LE DERNIER FRANÇAIS
Écriture et mise en scène de Joël Beaumont
Création à l’espace Pierre et Marie Curie (Ivry sur Seine) en juin 1993
Avec :
Mémé jeune et Francine Joëlle OOSTERLINCK
Mémé vieille et Sara Babette BERANGER
Grand-mère Catherine LE FLOCHMOUN
Albert Jean-Michel AUMARD
Pierre-François Cathy KIERSNOWSKI
Jeanne Pascale CHOTARD
Le médecin Marie-Odile HARTMAN
Martin Christophe BLOCQUEL
Germain Gérard WAPLER
Gaspard Mikaël CHEMLA
Une très vieille femme se meurt Elle rêve qu'elle est jeune. Sa fille prépare le repas d'enterrement. A l'extérieur le monde est en train de basculer: les grèves et les manifestations secouent le pays, les appartements des immigrés brûlent. Ses petits enfants, chômeurs et sans domicile, sont venus chercher un lit pour la nuit. Un enfant va naître, entre deux femmes couchées côte à côte: la vieille qui meurt dans une extase amoureuse, et sa petite fille qui devra être soutenue par toute la famille pour faire sortir le bébé bien accroché à son nombril. Dehors le seuil de tolérance a été dépassé: on tue les étrangers surtout s'ils sont arabes. D'autres personnages vont trouver refuge autour du lit, et partageront le repas d'enterrement: Martin, le voisin portugais, Germain, membre du comité de ratonnade du quartier, Gaspard, l'épicier arabe du coin, Sara, immigrée de deuxième génération.

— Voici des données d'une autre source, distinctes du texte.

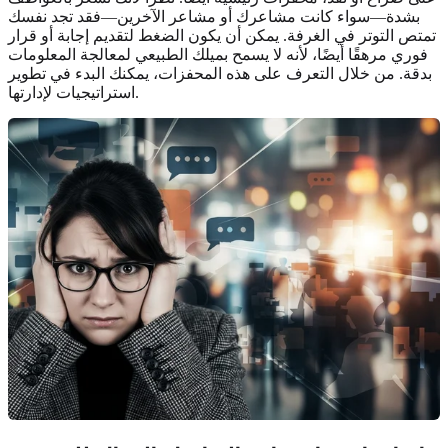
بشدة—سواء كانت مشاعرك أو مشاعر الآخرين—فقد تجد نفسك
تمتص التوتر في الغرفة. يمكن أن يكون الضغط لتقديم إجابة أو قرار
فوري مرهقًا أيضًا، لأنه لا يسمح بميلك الطبيعي لمعالجة المعلومات
بدقة. من خلال التعرف على هذه المحفزات، يمكنك البدء في تطوير
استراتيجيات لإدارتها.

Une farce tragique sur le racisme au quotidien? Le compte-rendu d'une journée comme une autre dans ce monde qui est le nôtre? Absurde: les appartements des immigrés qui brûlent? Les arabes massacrés en plein Paris? Les comités de ratonnades? Simplistes: les personnages qui se revendiquent sans culpabilité ratonneurs ou xénophobes? Cette schématisation n'est-elle pas aussi un des aspects affligeants de notre fin de siècle? Il faut accepter l'idée que les pauvres sont pauvres, le chômage endémique, les étrangers en surnombre. Jusqu'à quel degré de violence peut mener cette résignation collective?